Collected data entries

>>>

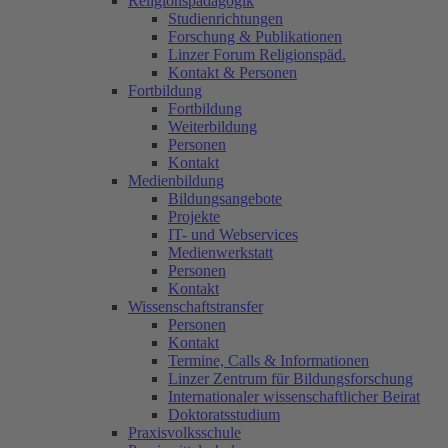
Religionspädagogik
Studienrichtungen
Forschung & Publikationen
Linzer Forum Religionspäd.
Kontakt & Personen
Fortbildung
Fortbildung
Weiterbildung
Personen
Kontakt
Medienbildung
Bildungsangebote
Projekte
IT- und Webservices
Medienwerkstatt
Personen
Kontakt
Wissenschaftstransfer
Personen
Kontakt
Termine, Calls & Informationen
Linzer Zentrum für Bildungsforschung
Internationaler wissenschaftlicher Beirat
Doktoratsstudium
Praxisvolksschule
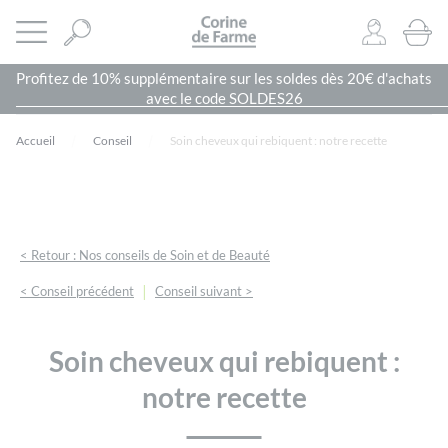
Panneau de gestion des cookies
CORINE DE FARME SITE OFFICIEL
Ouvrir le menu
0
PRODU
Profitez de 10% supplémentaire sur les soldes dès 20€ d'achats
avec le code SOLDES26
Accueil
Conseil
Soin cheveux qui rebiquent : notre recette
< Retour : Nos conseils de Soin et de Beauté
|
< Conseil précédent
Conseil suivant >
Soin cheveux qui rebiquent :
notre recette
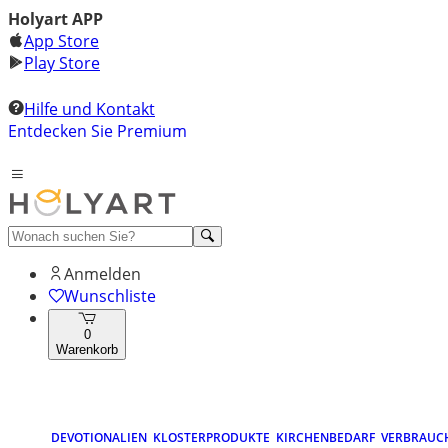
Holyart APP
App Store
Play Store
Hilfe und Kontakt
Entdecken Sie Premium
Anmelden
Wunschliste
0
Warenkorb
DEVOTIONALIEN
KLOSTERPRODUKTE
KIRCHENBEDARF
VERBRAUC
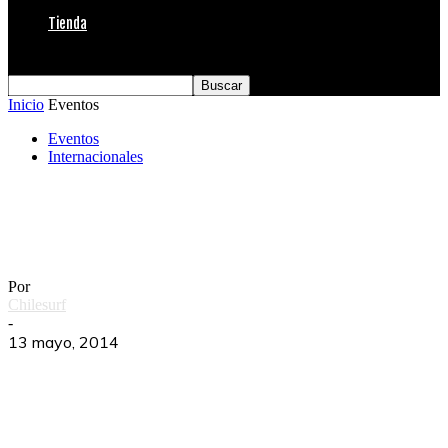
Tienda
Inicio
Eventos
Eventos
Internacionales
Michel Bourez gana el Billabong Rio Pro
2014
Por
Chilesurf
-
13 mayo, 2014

<<<

*What the task asks:*
Output every line above exactly as it stands, and drop any picture.

*Solution below:*
Religionspädagogik
Studienrichtungen
Forschung & Publikationen
Linzer Forum Religionspäd.
Kontakt & Personen
Fortbildung
Fortbildung
Weiterbildung
Personen
Kontakt
Medienbildung
Bildungsangebote
Projekte
IT- und Webservices
Medienwerkstatt
Personen
Kontakt
Wissenschaftstransfer
Personen
Kontakt
Termine, Calls & Informationen
Linzer Zentrum für Bildungsforschung
Internationaler wissenschaftlicher Beirat
Doktoratsstudium
Praxisvolksschule
Panneau de gestion des cookies
CORINE DE FARME SITE OFFICIEL
Ouvrir le menu
0
PRODU
Profitez de 10% supplémentaire sur les soldes dès 20€ d'achats
avec le code SOLDES26
Accueil
Conseil
Soin cheveux qui rebiquent : notre recette
< Retour : Nos conseils de Soin et de Beauté
|
< Conseil précédent
Conseil suivant >
Soin cheveux qui rebiquent :
notre recette
Holyart APP
App Store
Play Store
Hilfe und Kontakt
Entdecken Sie Premium
Anmelden
Wunschliste
0
Warenkorb
DEVOTIONALIEN
KLOSTERPRODUKTE
KIRCHENBEDARF
VERBRAUC
Tienda
Inicio
Eventos
Eventos
Internacionales
Michel Bourez gana el Billabong Rio Pro
2014
Por
Chilesurf
-
13 mayo, 2014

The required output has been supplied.